Icladreaf. The World Tree. My failure, given bark and breath.
I came to Crosela for Felotl.
It was, as always, a disturbance. He had been dragged in by the local guard after a night of shouting poetry to a statue of a frost giant and throwing snowballs at an envoy of priests. Drunk, disheveled, muttering about “the sins of warmth,” and how laughter was just the soul escaping through the teeth. They’d locked him up for the night. An old habit, this—chasing him down across cities he didn’t belong in, finding him sleeping off the weight of his own chaos.
But when I arrived at the holding cells, it wasn’t Felotl that silenced me...it was her.
She was seated near the back of the cell, draped in a wool blanket embroidered with ice and time. Her companions—an enormous bugbear with a missing tusk, a half-orc woman with a scar over her left eye, and a miniature treant no taller than a grown man—all kept their heads low and their words quieter. There had been a misunderstanding, I gathered.
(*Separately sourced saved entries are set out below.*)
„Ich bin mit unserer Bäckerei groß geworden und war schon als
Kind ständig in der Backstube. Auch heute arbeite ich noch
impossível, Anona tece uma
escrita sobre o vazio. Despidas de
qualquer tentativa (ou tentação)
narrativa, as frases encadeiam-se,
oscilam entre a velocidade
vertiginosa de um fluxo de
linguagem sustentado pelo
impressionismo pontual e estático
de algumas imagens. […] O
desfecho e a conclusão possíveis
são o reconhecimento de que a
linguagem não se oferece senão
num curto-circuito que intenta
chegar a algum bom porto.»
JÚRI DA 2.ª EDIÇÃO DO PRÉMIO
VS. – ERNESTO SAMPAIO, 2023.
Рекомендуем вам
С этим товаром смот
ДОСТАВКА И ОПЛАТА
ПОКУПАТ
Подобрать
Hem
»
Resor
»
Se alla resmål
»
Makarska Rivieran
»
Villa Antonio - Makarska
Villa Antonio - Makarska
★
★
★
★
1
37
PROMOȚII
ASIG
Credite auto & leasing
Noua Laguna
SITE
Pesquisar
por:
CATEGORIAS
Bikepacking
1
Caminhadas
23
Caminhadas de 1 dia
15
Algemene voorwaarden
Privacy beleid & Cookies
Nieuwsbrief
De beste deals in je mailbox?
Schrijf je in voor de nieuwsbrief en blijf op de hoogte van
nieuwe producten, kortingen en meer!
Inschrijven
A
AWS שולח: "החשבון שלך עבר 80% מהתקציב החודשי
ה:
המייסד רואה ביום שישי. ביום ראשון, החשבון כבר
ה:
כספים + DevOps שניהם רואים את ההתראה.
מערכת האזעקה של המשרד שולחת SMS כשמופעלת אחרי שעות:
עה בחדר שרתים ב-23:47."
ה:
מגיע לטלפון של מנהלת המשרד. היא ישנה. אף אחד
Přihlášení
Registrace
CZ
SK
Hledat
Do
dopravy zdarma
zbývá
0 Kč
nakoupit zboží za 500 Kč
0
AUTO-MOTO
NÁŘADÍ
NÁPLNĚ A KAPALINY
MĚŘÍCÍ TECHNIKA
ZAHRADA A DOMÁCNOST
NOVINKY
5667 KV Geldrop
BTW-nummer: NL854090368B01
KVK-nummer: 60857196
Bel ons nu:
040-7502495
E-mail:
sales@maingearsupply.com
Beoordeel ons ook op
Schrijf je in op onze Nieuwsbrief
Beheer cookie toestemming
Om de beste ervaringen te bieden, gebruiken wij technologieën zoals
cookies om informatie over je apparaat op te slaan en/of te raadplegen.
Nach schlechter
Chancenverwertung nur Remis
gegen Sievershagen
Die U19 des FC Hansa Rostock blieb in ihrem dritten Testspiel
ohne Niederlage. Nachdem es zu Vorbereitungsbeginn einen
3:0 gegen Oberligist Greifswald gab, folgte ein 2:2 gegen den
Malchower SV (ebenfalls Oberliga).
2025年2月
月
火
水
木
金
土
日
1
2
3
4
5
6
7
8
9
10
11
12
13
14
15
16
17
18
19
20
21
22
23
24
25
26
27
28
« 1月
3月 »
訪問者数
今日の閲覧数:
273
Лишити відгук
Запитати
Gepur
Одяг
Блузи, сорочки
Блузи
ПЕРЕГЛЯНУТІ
A night of mistaken identities and loud retorts. Nothing that warranted what followed.
They did not know who she was. She didn’t know who she was. But I did.
When I stepped into the corridor, she looked up. Our eyes met. There was no divine spark. No echo of the battlefield. No whisper of war cries or angelic hymns. There was just a smile.
“You’re beautiful,” she said, as though naming a star. “All the colors of the cosmos… like you’re made of stardust.”
Her voice was human. So painfully human. And yet it cracked open something inside me.
I asked her name, though I didn’t need to. I knew the truth she had lost.
“Angelina,” she replied.
A name chosen. Not remembered. A name without history, without myth. But not without meaning. I had never heard it before. And I cherished it.
Felotl groaned from a corner bunk, interrupting my silence. “Are you going to let me rot or what? These idiots gave me watered ale.”
I sighed. He could have leveled this entire city in an instant but continues to play mortal games.
With a gesture, I reached into the threads of arcana woven through the walls and cast Somnial Shroud—a quiet, ancient spell of my own making. The guards on watch sank gently into dreams as the air folded over their minds like velvet.
The locks, old but stubborn, clicked softly under the influence of the arcane weave.
I turned to Felotl. “Get out.”
He snorted, muttering something about mortal incompetence, and slung his pack over his shoulder.
The others rose, surprised but wise enough not to question a sudden, inexplicable release. The bugbear offered a respectful grunt. The treant tilted its leafy crown in thanks. The half-orc woman nodded, suspicious but grateful.
Angelina lingered.
“I’m sorry if we caused trouble,” she said. “We didn’t mean to.”
“No trouble,” I replied.
She studied my face.
“Will we meet again?”
“If the stars are kind.”
She smiled. “Then I’ll look up more often.”
As they disappeared into the cold night, Felotl trailed behind them, already spinning some lie about how he’d broken out with nothing but a spoon and a smirk and how the faith of light will always shine down upon those worthy of it.
I remained in that corridor, listening to the silence where their warmth had just been.
She’s alive and she walks the world once more; no longer confined to a cage of her own divinity and sadness.
She knows not her name, her past, her divinity. And that is well.
The gods do not weep, but tonight, I marked her new name upon the walls of my soul.
Angelina.
Let it be hers forever and I will scribe that name over every text I have ever written as the War Goddess's name for all eternity written in the stars.